YZW Office

Photos: 長谷川健太 / Courtesy of 風間建築設計スタジオ , 株式会社ROWBOAT

YZW Office

主要用途:オフィス / 建設地:山梨県 / 竣工:2023年
建築設計:風間建築設計スタジオ、株式会社ROWBOAT

施工:株式会社協栄住建
階数:地上2階 / 延床面積:約738㎡

構造種別:鉄筋コンクリート造壁式構造 / 基礎形式:直接基礎

自由度の高いオフィス空間を、壁式構造で実現

美しい山脈に囲まれた地域に計画された、インフラ整備等の土木工事を担う企業の本社社屋です。最新のデジタル技術を取り入れながら、地域に貢献する企業の姿勢を反映した建築計画がなされています。

建物はふたつの矩形を角度をもって重ね合わせた平面構成となっています。内部空間に視線の抜けと奥行きをもたらすとともに、外観においても動きのある構成となっています。さらに、上階が下階より跳ね出すことにより、メリハリの効いた躍動感のある印象をもたらしています。

正面側は上階の跳ね出しにより上下階の壁位置が一致しない条件ですが、背面と側面については外壁線上で上下階連続した壁配置を確保できることとから、RC造壁式構造として計画しました。

耐力壁は厚さ200mmとし、内部については平面計画と調整しながら、全体のバランスを考慮し要所に耐力壁を配置しています。また、天井高さを確保するため、内部の梁せいは600mmまでに抑えています。これらの条件により結果として梁の本数は増加するものの、壁式構造でありながら自由度の高いオフィスレイアウトが可能となっています。

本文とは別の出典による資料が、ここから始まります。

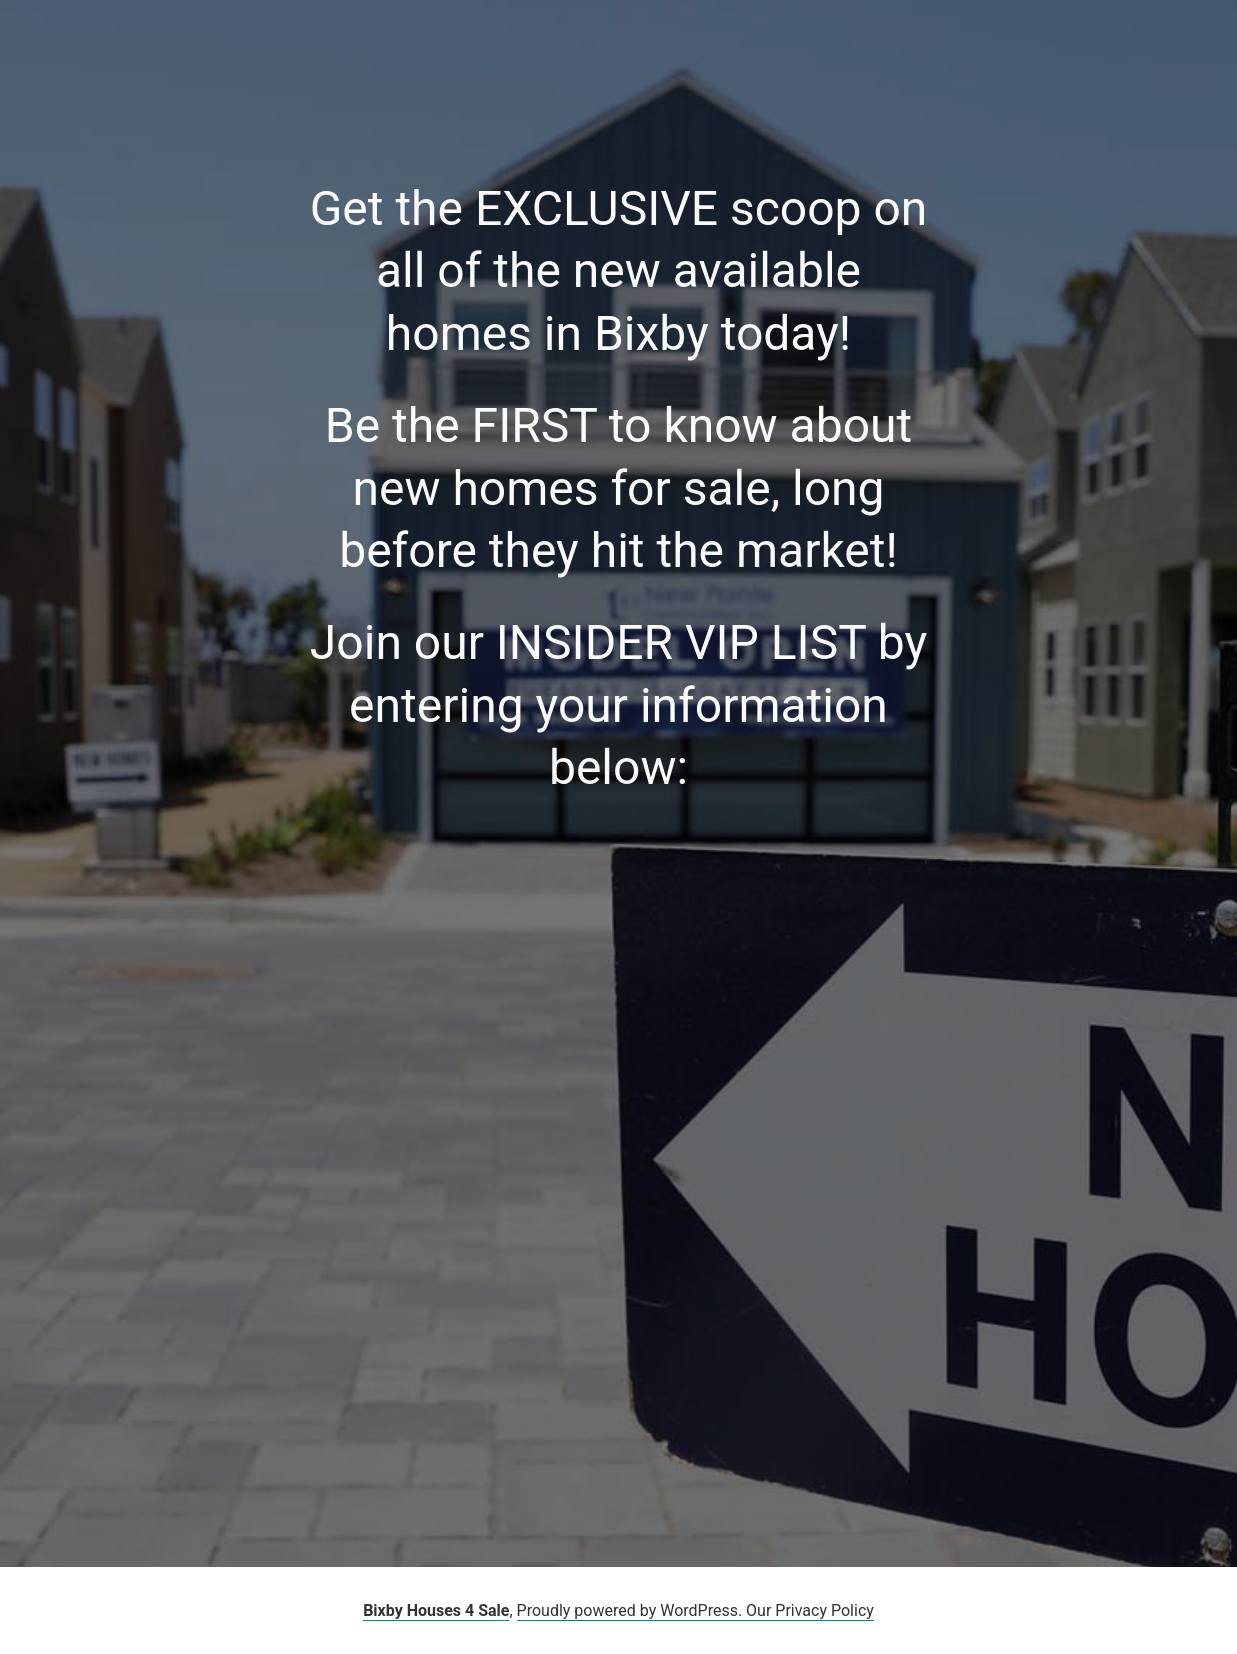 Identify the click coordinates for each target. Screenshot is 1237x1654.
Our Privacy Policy (810, 1610)
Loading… (358, 1120)
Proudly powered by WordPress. (632, 1610)
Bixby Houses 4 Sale (436, 1610) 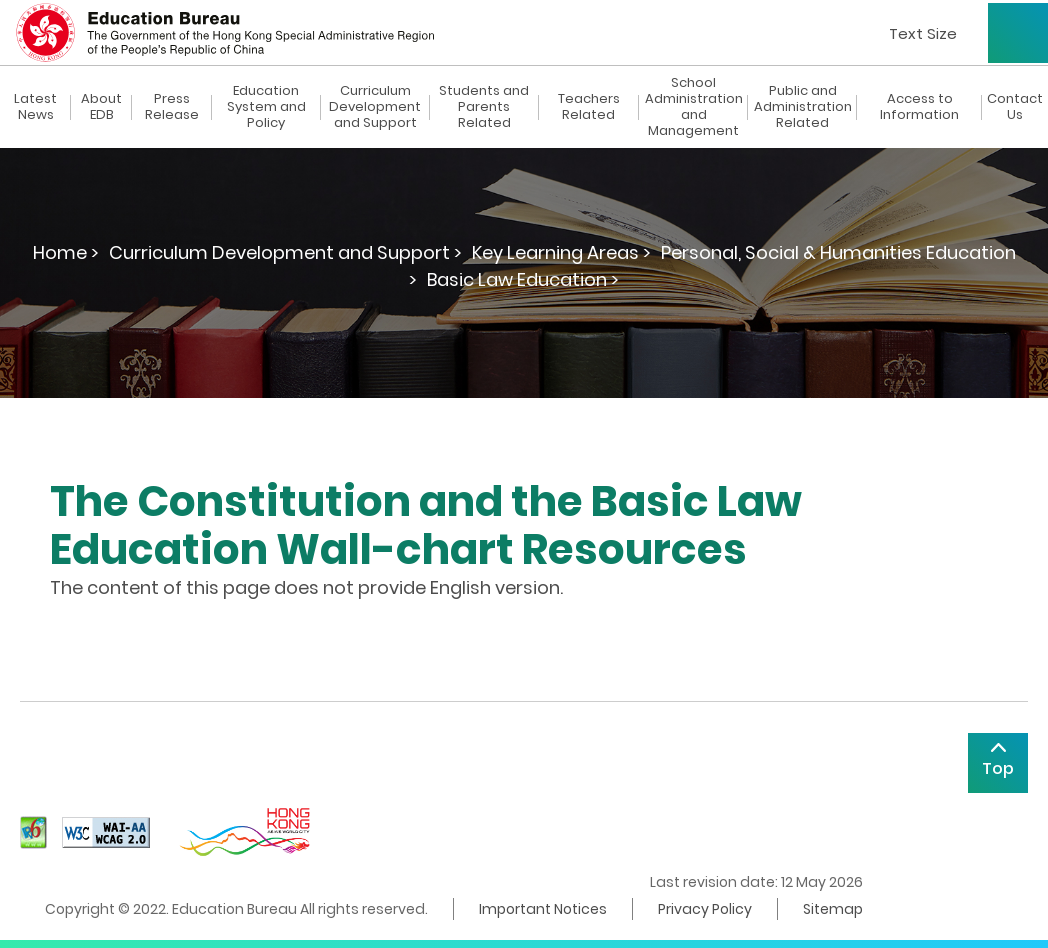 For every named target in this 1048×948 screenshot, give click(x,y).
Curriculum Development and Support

内部の中心となる階段まわりには大きな吹抜けが設けられ、開放的な空間を形成しています。吹抜け周囲の約9mスパンに対しては、梁せいを抑え十分な天井高さを確保するため、直径139.8mmの円形鋼管柱を配置し、RC梁を支持することで、空間の連続性と開放感を確保しています。

基礎は直接基礎とし、支持層まで約2mの基礎梁せいを確保しています。床下の大部分をピットとしつつ、吹抜け周辺では1階床スラブを設けず、半地下状の空間となっています。ここでは吹抜けと連続した立体的な広がりが生まれ、デスクワーク以外の様々な活動やコミュニケーションの場としての活用が期待されます。